**Problem to solve:**
For each line below that holds the word "aranjamente", make a copy.

** Opening Records supplied block **

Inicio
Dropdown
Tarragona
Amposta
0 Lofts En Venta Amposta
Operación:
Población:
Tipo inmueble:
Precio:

** Closing Records supplied block **
** Opening Records supplied block **

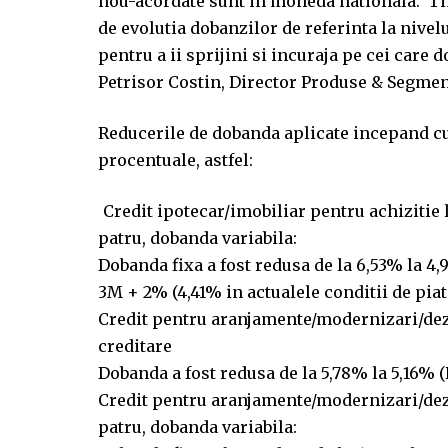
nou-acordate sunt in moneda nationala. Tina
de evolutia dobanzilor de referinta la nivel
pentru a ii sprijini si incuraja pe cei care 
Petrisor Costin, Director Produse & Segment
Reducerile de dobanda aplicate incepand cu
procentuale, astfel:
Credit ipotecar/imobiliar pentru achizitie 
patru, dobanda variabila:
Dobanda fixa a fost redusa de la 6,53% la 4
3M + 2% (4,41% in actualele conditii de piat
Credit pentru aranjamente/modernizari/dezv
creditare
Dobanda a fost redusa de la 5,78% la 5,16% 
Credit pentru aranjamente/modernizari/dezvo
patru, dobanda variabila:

** Closing Records supplied block **

**Solution below:**
Credit pentru aranjamente/modernizari/dezv
Credit pentru aranjamente/modernizari/dezvo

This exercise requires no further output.